Za to czyta parę wierszy. Mateusz ma trochę problemy z dykcją, podobało mi się, jak prawie mamrotał te utwory. On ma w sobie tajemnicę, głębię w oczach, pewien rodzaj minimalizmu, co nie jest powszechne wśród młodych aktorów. Na planie dochodziło do różnych spięć. Mateusz jest nieokrzesanym indywidualistą, czasami kontakt z nim jest ograniczony, ale gdy się angażuje, to już jak trzeba, staje na wysokości zadania. Tuż przed kręceniem ujęcia śmierci Baczyńskiego, kulminacyjnej sceny filmu, chodził dookoła, żuł gumę i wysyłał esemesy. Zastanawiałem się, co robi, denerwowałem się, że się nie skupi, nie wczuje. Gdy słyszał, że jest ujęcie, wyłączał telefon, wypluwał gumę i stawał się Baczyńskim.

Mój film zaczyna się od śmierci ojca. Krzysztof jest na wakacjach, nie pożegnał się z nim. Ojciec był piłsudczykiem i literatem. Gdzieś wyczytałem, że o pierwszych wierszach syna powiedział: „Nie czuć w nich zapachu ziemi", co może być aluzją do wydelikacenia syna. To musiało być bolesne i obciążające, mam swoje przypuszczenie, że późniejsza cała działalność w podziemiu była rodzajem udowodnienia, że Krzysztof potrafi być żołnierzem, sprostać oczekiwaniu ojca.

Nie za prosta ta interpretacja?

Może tak mówię, bo sam mam ojca, który jest reżyserem i ocenia moją twórczość... A cały dom wypełniony był sztuką, obrazami babci i rzeźbami dziadka. Ciągle trzeba było uważać, by czegoś nie zniszczyć.

„Wszystkie rzeźby były podobne. Wyglądały jak moja mama. Dom to był jeden wielki ołtarz – hołd miłości ojca do matki" – mówił Radosław Piwowarski.

Niby mówiło się, że te akty to portrety babci, ale któregoś razu odkryliśmy z kolegami z liceum, że piersi każdej rzeźby są inne. Na pewno babcia była muzą dziadka, ale czy jedyną? Poznali się na ASP przed wojną, ich małżeństwo było mezaliansem. On pochodził z rodziny pszczelarzy z Miechowa pod Krakowem.

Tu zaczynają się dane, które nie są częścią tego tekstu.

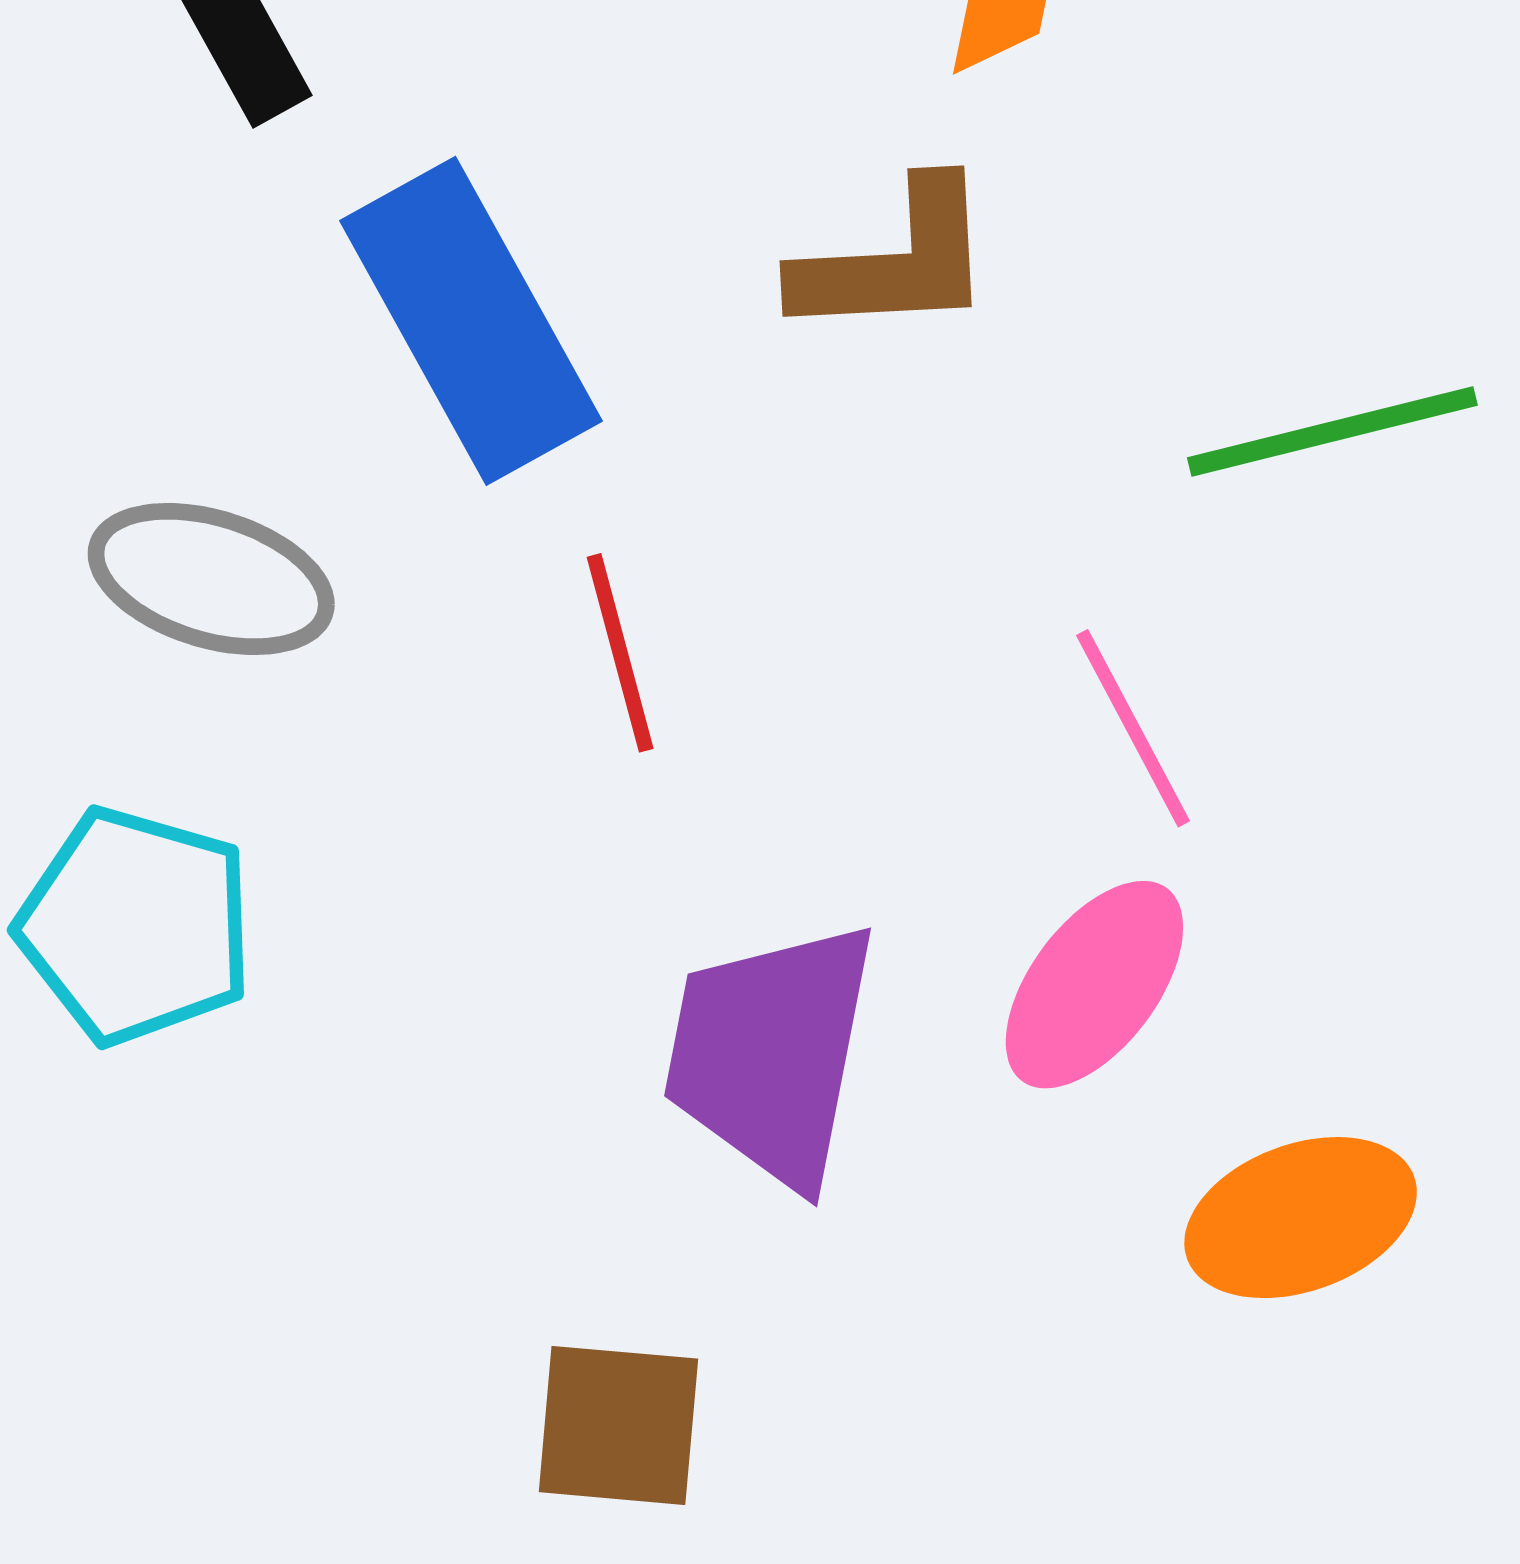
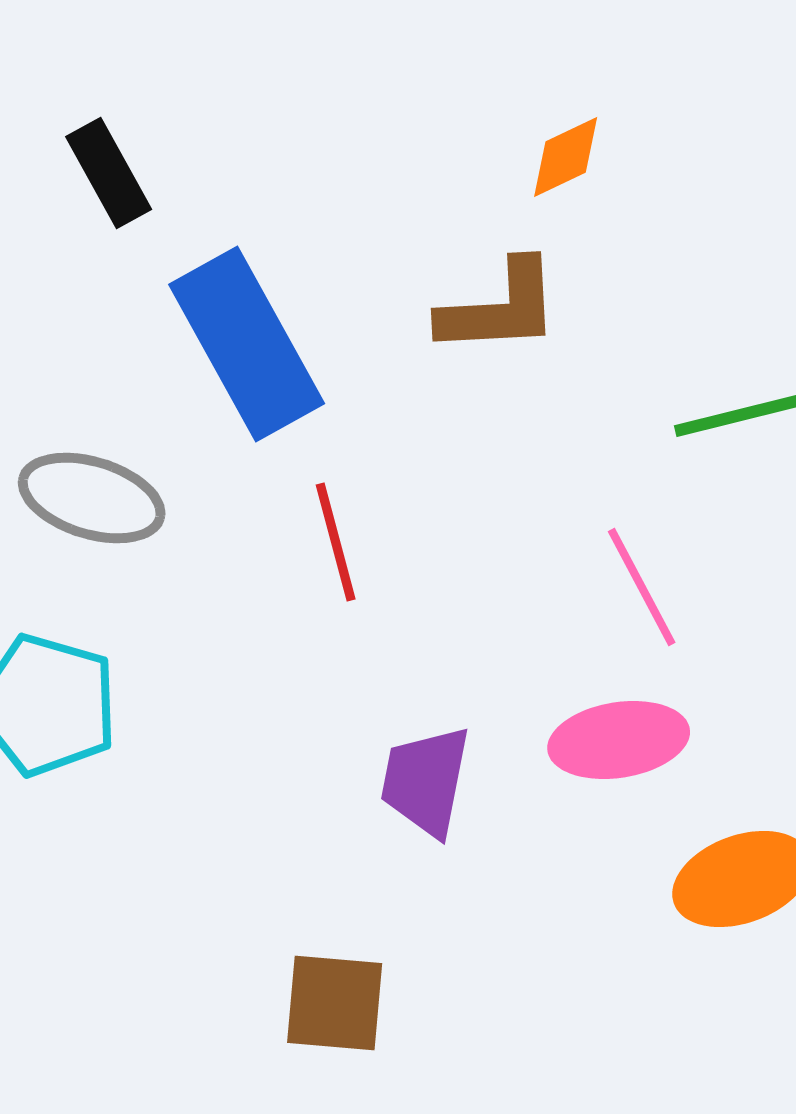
pink ellipse: (1094, 985) -> (619, 740), turned 44
purple trapezoid: (771, 1053) -> (426, 781), size x0.7

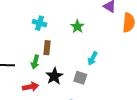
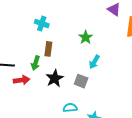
green star: (77, 26) -> (86, 37), moved
red arrow: (31, 87) -> (22, 80), moved

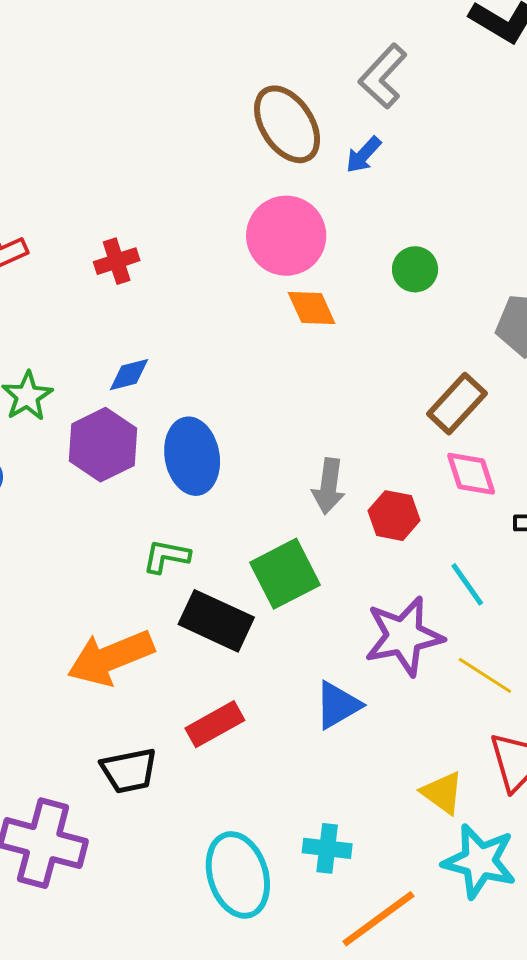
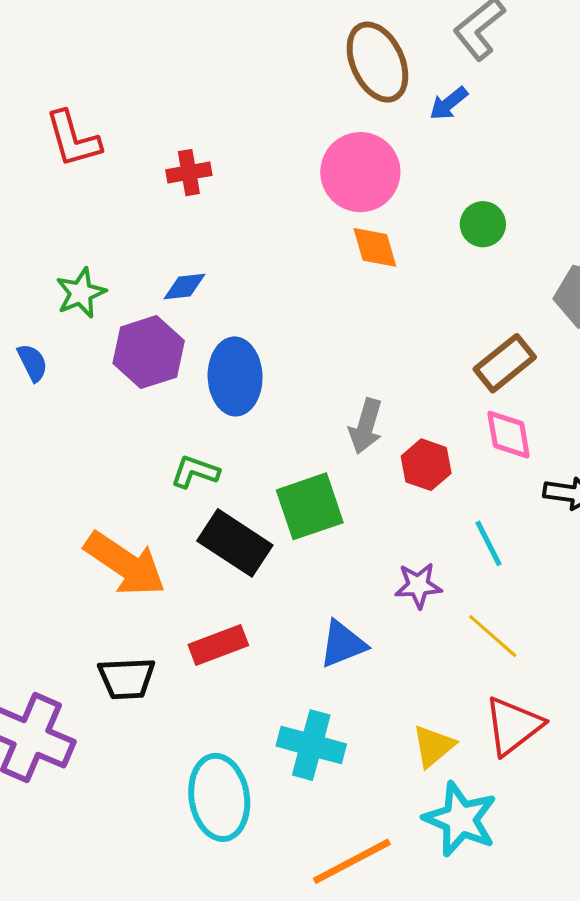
purple star: (404, 636) -> (418, 585), size x0.6
orange arrow: (111, 658) -> (125, 564), turned -132
yellow triangle: (442, 793) -> (434, 746), turned 36
cyan cross: (327, 848) -> (311, 745), moved, size x1.4

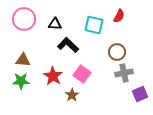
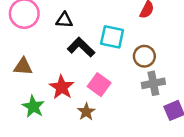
cyan square: (94, 25) -> (112, 37), moved
green star: (21, 81) -> (33, 107), moved, turned 30

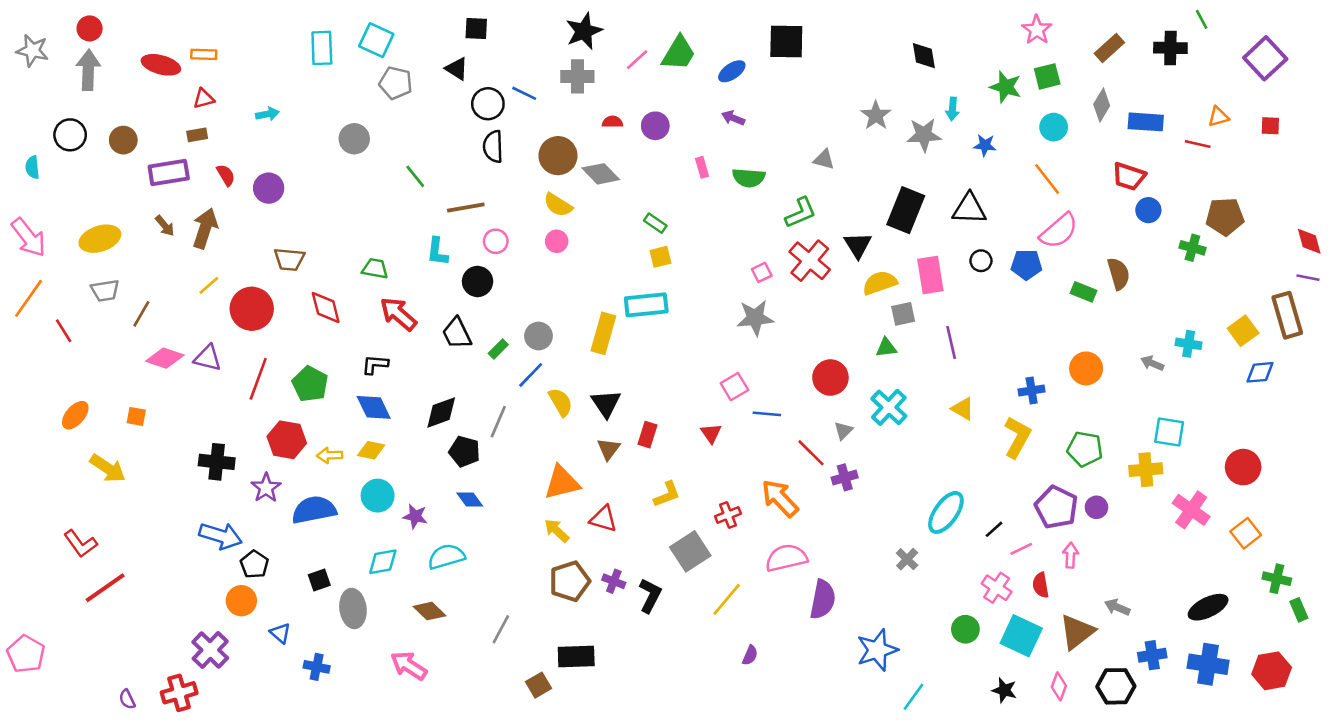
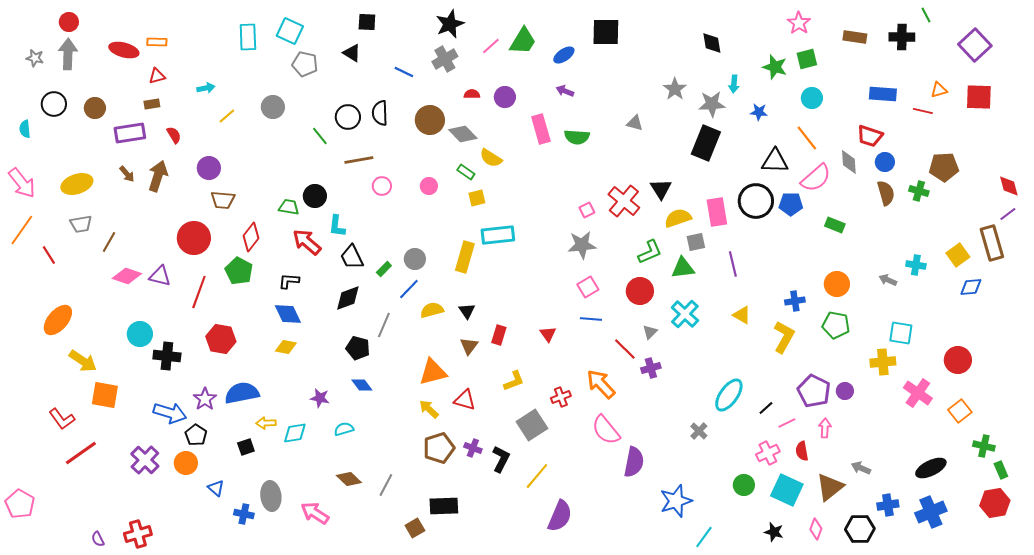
brown rectangle: (1109, 48) -> (855, 37), turned 50
gray star: (32, 51) -> (35, 58), moved, size x0.7
gray cross: (577, 76) -> (445, 59), turned -30
black circle: (488, 104) -> (348, 117), moved
gray diamond: (1102, 105) -> (849, 162), moved, turned -35
red square: (1270, 126) -> (979, 97), size x1.8
pink rectangle: (702, 167) -> (541, 129), size x1.8
purple circle: (269, 188) -> (209, 168), moved
yellow semicircle: (558, 205) -> (491, 158), moved
black triangle: (969, 209) -> (775, 161), moved
black rectangle: (906, 210) -> (706, 143), moved
green L-shape: (801, 213) -> (650, 252), moved
green rectangle: (655, 223) -> (466, 172), moved
cyan L-shape: (437, 252) -> (337, 226), moved
yellow square: (660, 257) -> (477, 198), moved
black circle: (981, 261) -> (756, 201), size x2.0
brown semicircle: (1119, 274) -> (886, 193), moved
purple line: (1308, 278) -> (1008, 214), turned -48
black circle: (478, 281) -> (315, 196), moved
yellow line: (209, 285) -> (227, 116), moved
red diamond: (326, 307) -> (251, 237), turned 52
green triangle: (886, 348) -> (683, 268), size x1.4
green pentagon: (310, 384) -> (239, 271), moved
pink square: (734, 387) -> (588, 287), moved
yellow semicircle: (561, 402) -> (432, 310), turned -75
black triangle: (606, 403) -> (467, 311), size x0.7
black diamond: (441, 413) -> (348, 298), moved
orange ellipse: (75, 415) -> (58, 320), size x1.4
orange square: (136, 416) -> (105, 395), moved, size x1.8
green pentagon: (1085, 449) -> (836, 325), moved
yellow arrow: (330, 455) -> (266, 423), moved
purple star: (266, 488) -> (205, 399), moved
cyan circle: (378, 496) -> (140, 334), moved
cyan semicircle: (446, 557) -> (344, 429), size x0.7
pink semicircle: (786, 558) -> (606, 430), turned -116
pink cross: (997, 588) -> (768, 453), turned 30
yellow line: (727, 599) -> (537, 476), moved
gray ellipse: (353, 608) -> (271, 496), moved
brown diamond: (430, 611) -> (349, 479), moved
purple cross: (210, 650) -> (145, 460), moved
purple semicircle: (750, 655) -> (560, 516), moved, size x2.0
blue cross: (1208, 664) -> (931, 512), turned -32
red hexagon: (1272, 671) -> (995, 503), moved

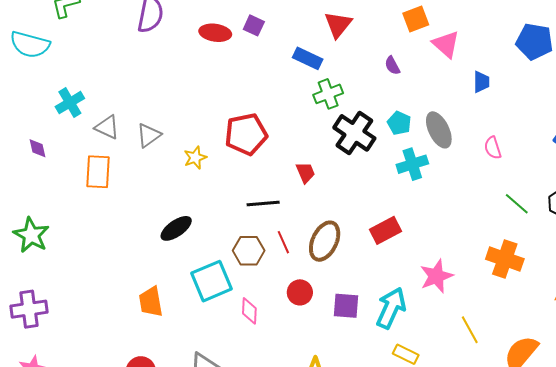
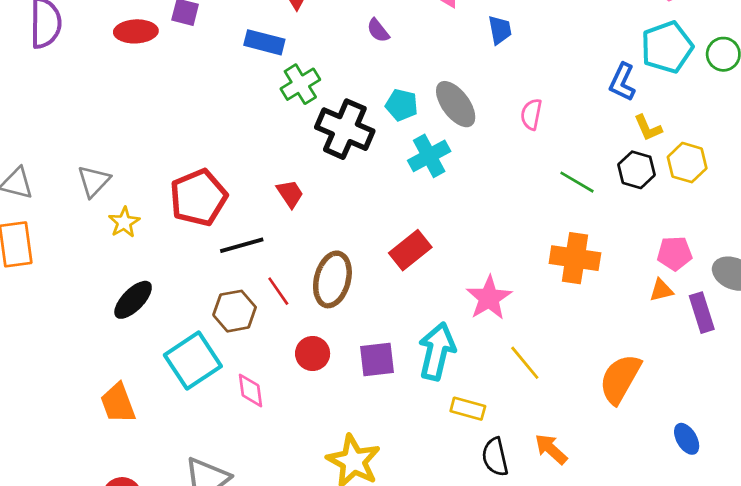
red pentagon: (246, 134) -> (198, 197), moved
gray triangle: (149, 135) -> (94, 181), moved
pink semicircle: (493, 148) -> (531, 114), turned 40
yellow star: (195, 158) -> (124, 222), moved
yellow line: (470, 330) -> (525, 363), moved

Podobno, kiedy zdecydował się na naukę, jego ojciec spakował mu tobołek z najpotrzebniejszymi rzeczami, wyprowadził za wieś i wskazał kierunek na Zakopane. Dziadek, zatrzymując się w kolejnych gospodach, szedł tam dwa miesiące. Uczył się w słynnej Szkole Przemysłu Drzewnego u Antoniego Kenara. Babcia pochodziła z inteligencji inżynieryjnej, była krewną Stanisława Przybyszewskiego. Jej ojciec budował kolej transsyberyjską, kolejne dzieci rodziły się na kolejnych stacjach.

Jakby tego było mało, moja mama też skończyła ASP, a jej ojciec, mój drugi dziadek, był fotografem. Wszystko to powodowało, że z jednej strony sztuka w domu była wszechobecna, nieustannie o niej się rozmawiało, ale trwała też nieustanna walka o wolność, przestrzeń do tworzenia. Ktoś musiał wyjechać, by się skupić i coś zrobić, ktoś był zazdrosny, bo trzeba zostać z dziećmi...

Moja babcia należała do stolika Edwarda Krasińskiego i Henryka Stażewskiego, który namówił ją na abstrakcję. To, co robił dziadek, to był realizm romantyczny, rzeźbienie postaci związanych z Warszawą, Walery Wątróbka, syrenki, które były prawdopodobnie różnymi muzami. Żyliśmy na styku awangardy i romantyzmu.

Debiutował pan w „Pociągu do Hollywood" kwestią „Fajna dupka, skąd ją znasz?".

Na planach filmowych bywałem od dziecka. Kiedy tata zaczynał serial „Jan Serce", miałem trzy lata. Jan Himilsbach wziął mnie na kolana i powiedział podobno: „Pierwszy raz trzymam coś innego niż butelkę wódki". Ojciec zabrał mnie kiedyś do mieszkania Himilsbacha. Oni rozmawiali i pili wódkę, a ja siedziałem pod stołem i rozmontowałem z klepek porządny kawał podłogi. Gdy miałem 10 lat, zagrałem w „Pociągu do Hollywood". Jest taka scena na dworcu we Wrocławiu, gdzie Katarzyna Figura wyciąga skrzynki piwa z pociągu, a ja idę z głównych bohaterem filmu. Miałem spojrzeć na Kasię i spytać: „Fajna dupka, skąd ją znasz?".Tydzień przed zdjęciami cały trząsłem się ze strachu, że będę musiał coś takiego powiedzieć. Kiedy przyjechałem na zdjęcia, ojciec zobaczył, jak jestem spięty, zabrał mnie do hotelu, zaczął się wygłupiać, dał mi nawet banana, pomarańczę. I poszło.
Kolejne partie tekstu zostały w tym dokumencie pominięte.